Aim of the exercise
Both the line containing "Image resolution: width=957" and the line containing "You are a GUI" belong to the span. Output exactly that span from the listing below, and nothing outside it.

**** Data shown

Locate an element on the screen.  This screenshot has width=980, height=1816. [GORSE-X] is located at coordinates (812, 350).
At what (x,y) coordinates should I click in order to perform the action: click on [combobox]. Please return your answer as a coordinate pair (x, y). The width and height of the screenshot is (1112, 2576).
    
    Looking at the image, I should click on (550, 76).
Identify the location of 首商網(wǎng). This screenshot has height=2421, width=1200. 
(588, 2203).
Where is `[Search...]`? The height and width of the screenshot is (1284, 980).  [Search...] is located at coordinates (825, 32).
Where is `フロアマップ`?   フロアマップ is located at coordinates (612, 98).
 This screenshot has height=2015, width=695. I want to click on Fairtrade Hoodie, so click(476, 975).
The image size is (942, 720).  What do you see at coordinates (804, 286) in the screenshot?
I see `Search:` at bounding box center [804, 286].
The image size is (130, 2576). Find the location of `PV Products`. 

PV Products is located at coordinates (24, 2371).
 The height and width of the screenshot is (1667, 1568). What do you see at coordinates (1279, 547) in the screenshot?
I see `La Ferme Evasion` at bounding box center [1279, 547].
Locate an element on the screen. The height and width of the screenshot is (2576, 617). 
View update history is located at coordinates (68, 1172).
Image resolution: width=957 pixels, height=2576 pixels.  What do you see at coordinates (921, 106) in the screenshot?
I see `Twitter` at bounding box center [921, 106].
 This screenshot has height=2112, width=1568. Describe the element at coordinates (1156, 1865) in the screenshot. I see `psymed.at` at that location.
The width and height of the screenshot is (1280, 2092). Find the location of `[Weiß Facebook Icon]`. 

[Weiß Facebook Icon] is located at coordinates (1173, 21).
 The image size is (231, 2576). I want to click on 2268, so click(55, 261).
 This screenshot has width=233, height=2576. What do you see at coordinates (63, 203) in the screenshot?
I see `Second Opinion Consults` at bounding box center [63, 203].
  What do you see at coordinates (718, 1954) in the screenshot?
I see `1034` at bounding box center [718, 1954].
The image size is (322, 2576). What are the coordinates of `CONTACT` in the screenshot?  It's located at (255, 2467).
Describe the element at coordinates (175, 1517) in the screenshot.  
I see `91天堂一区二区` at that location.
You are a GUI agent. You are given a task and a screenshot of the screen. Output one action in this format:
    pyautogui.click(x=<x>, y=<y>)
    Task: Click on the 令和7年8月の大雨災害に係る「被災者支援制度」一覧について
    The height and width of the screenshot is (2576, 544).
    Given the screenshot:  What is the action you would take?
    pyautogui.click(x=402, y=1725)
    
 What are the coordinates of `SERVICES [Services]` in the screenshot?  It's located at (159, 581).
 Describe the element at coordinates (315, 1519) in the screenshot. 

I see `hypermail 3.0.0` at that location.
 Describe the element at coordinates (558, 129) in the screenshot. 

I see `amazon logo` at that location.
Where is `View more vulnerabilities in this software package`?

********

Written response
Image resolution: width=957 pixels, height=2576 pixels.  What do you see at coordinates (921, 106) in the screenshot?
I see `Twitter` at bounding box center [921, 106].
 This screenshot has height=2112, width=1568. Describe the element at coordinates (1156, 1865) in the screenshot. I see `psymed.at` at that location.
The width and height of the screenshot is (1280, 2092). Find the location of `[Weiß Facebook Icon]`. 

[Weiß Facebook Icon] is located at coordinates (1173, 21).
 The image size is (231, 2576). I want to click on 2268, so click(55, 261).
 This screenshot has width=233, height=2576. What do you see at coordinates (63, 203) in the screenshot?
I see `Second Opinion Consults` at bounding box center [63, 203].
  What do you see at coordinates (718, 1954) in the screenshot?
I see `1034` at bounding box center [718, 1954].
The image size is (322, 2576). What are the coordinates of `CONTACT` in the screenshot?  It's located at (255, 2467).
Describe the element at coordinates (175, 1517) in the screenshot.  
I see `91天堂一区二区` at that location.
You are a GUI agent. You are given a task and a screenshot of the screen. Output one action in this format:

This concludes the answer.